Sami musicie się przekonać, czy to książka w waszym
typie.
Jedni ją bardzo chwalą, inni strasznie narzekają. Nie wiadomo komu do końca ufać. Ja się bałam Fatalnego kłamstwa. Miałam obawy, że będę należała jednak do tego grona, które z nią się nie polubiło. Jak ostatecznie było?
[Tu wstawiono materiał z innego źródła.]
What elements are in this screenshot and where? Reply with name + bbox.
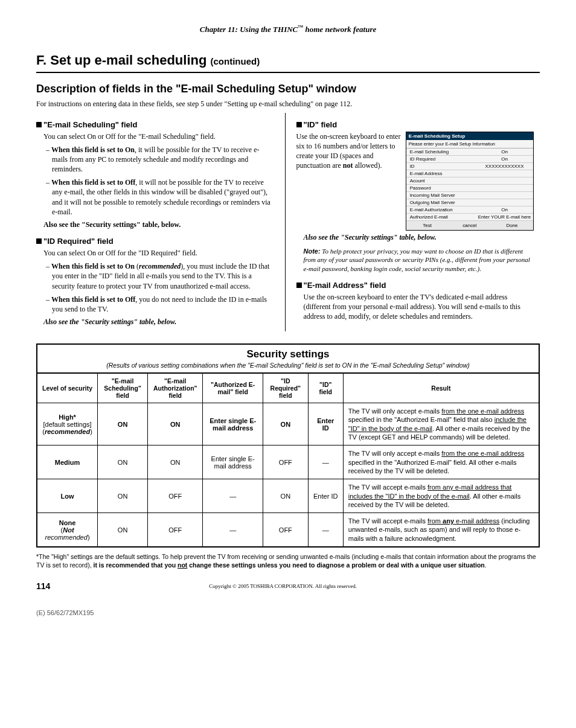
chapter-header: Chapter 11: Using the THINC™ home networ… [36, 24, 540, 34]
panel-row: Outgoing Mail Server [406, 199, 533, 206]
col-header: "E-mail Authorization" field [148, 374, 203, 403]
field-heading-email-scheduling: "E-mail Scheduling" field [36, 120, 274, 129]
panel-row: E-mail SchedulingOn [406, 148, 533, 156]
page-title: F. Set up e-mail scheduling (continued) [36, 53, 540, 68]
section-heading: Description of fields in the "E-mail Sch… [36, 83, 540, 95]
panel-subhead: Please enter your E-mail Setup Informati… [406, 140, 533, 148]
col-header: Result [343, 374, 539, 403]
col-header: "Authorized E-mail" field [203, 374, 263, 403]
panel-row: E-mail Address [406, 170, 533, 177]
table-row: Low ON OFF — ON Enter ID The TV will acc… [37, 479, 539, 513]
note-box: Note: To help protect your privacy, you … [304, 247, 534, 274]
col-header: "ID Required" field [263, 374, 308, 403]
col-header: "E-mail Scheduling" field [98, 374, 148, 403]
col-header: Level of security [37, 374, 98, 403]
table-subtitle: (Results of various setting combinations… [37, 362, 539, 373]
cancel-button[interactable]: cancel [449, 223, 491, 228]
footnote: *The "High" settings are the default set… [36, 552, 540, 569]
body-text: You can select On or Off for the "E-mail… [43, 132, 274, 141]
field-heading-id-required: "ID Required" field [36, 237, 274, 246]
list-item: When this field is set to On (recommende… [46, 261, 274, 291]
panel-row: ID RequiredOn [406, 156, 533, 163]
list-item: When this field is set to Off, you do no… [46, 295, 274, 314]
list-item: When this field is set to On, it will be… [46, 145, 274, 174]
table-row: High*[default settings](recommended) ON … [37, 403, 539, 445]
body-text: You can select On or Off for the "ID Req… [43, 248, 274, 258]
table-title: Security settings [37, 345, 539, 362]
test-button[interactable]: Test [406, 223, 449, 228]
panel-row: IDXXXXXXXXXXXX [406, 163, 533, 170]
done-button[interactable]: Done [491, 223, 533, 228]
panel-row: Incoming Mail Server [406, 192, 533, 199]
panel-row: Password [406, 185, 533, 192]
field-heading-email-address: "E-mail Address" field [296, 281, 534, 290]
field-heading-id: "ID" field [296, 120, 534, 129]
divider [36, 72, 540, 73]
body-text: Use the on-screen keyboard to enter six … [296, 132, 401, 231]
also-see: Also see the "Security settings" table, … [43, 220, 274, 229]
body-text: Use the on-screen keyboard to enter the … [304, 292, 534, 322]
panel-row: E-mail AuthorizationOn [406, 206, 533, 214]
panel-title: E-mail Scheduling Setup [406, 132, 533, 140]
intro-text: For instructions on entering data in the… [36, 99, 540, 109]
panel-row: Acount [406, 177, 533, 185]
model-code: (E) 56/62/72MX195 [36, 609, 540, 616]
panel-row: Authorized E-mailEnter YOUR E-mail here [406, 214, 533, 221]
also-see: Also see the "Security settings" table, … [43, 318, 274, 327]
also-see: Also see the "Security settings" table, … [304, 233, 534, 242]
page-number: 114 [36, 581, 50, 591]
table-row: Medium ON ON Enter single E-mail address… [37, 445, 539, 479]
list-item: When this field is set to Off, it will n… [46, 177, 274, 217]
table-row: None(Not recommended) ON OFF — OFF — The… [37, 513, 539, 546]
copyright: Copyright © 2005 TOSHIBA CORPORATION. Al… [50, 583, 516, 589]
col-header: "ID" field [308, 374, 343, 403]
email-setup-panel: E-mail Scheduling Setup Please enter you… [406, 132, 534, 231]
security-settings-table: Security settings (Results of various se… [36, 343, 540, 548]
Powiedziałabym, że ta książka dzieli się na dwie
części o różnym tempie i w różny sposób angażujące czytelnika. Pierwszą, w której
w ogóle nie wiadomo o co chodzi. Gdzie zostajemy wrzuceni w świat trzech
kobiet, poznajemy je w wersji z przeszłości i dwadzieścia lat później. Wszystko
jest dość chaotyczne, a ja osobiście miałam wrażenie, że autorka chciała
streścić za dużo i za szybko, przez co zrobiło się spore zamieszanie. To część bardzo
obyczajowa, w której Keogh mocno kreśli podłoże do tego, co ma wyjść na jaw w
drugiej części. Łączy tutaj swoje bohaterki, pokazuje ich życie prywatne, ale
też przedstawia je z perspektywy zawodów, które wykonują. No i wspominana druga
część, która moim zdaniem ratuje wszystko. W której nagle wydarzenia nabierają
tempa, a kropki zaczynają się ze sobą łączyć. Najważniejszy okazuje się być
przekaz całej tej historii. Sposób jej przekazania pozostawia wiele do życzenia,
ale wydarzenia i konsekwencje pewnych czynów całej trójki nie dość, że zostają
w głowie na dłużej, to sprawiają, że zatrzymujemy się na chwilę w całym tym
chaosie i zastanawiamy się nad swoimi kłamstwami, nad tym dokąd nas
doprowadziły.
Nie nazwałabym tej powieści thrillerem, a dramatem. Autorka
skupiła się na warstwie obyczajowej i relacjach międzyludzkich, a jakiejkolwiek
akcji i dreszczyku emocji było tu niewiele. Myślę, że stąd sporo negatywnych
głosów na jej temat – dostajemy obietnicę, której wydawca do końca nie spełnia.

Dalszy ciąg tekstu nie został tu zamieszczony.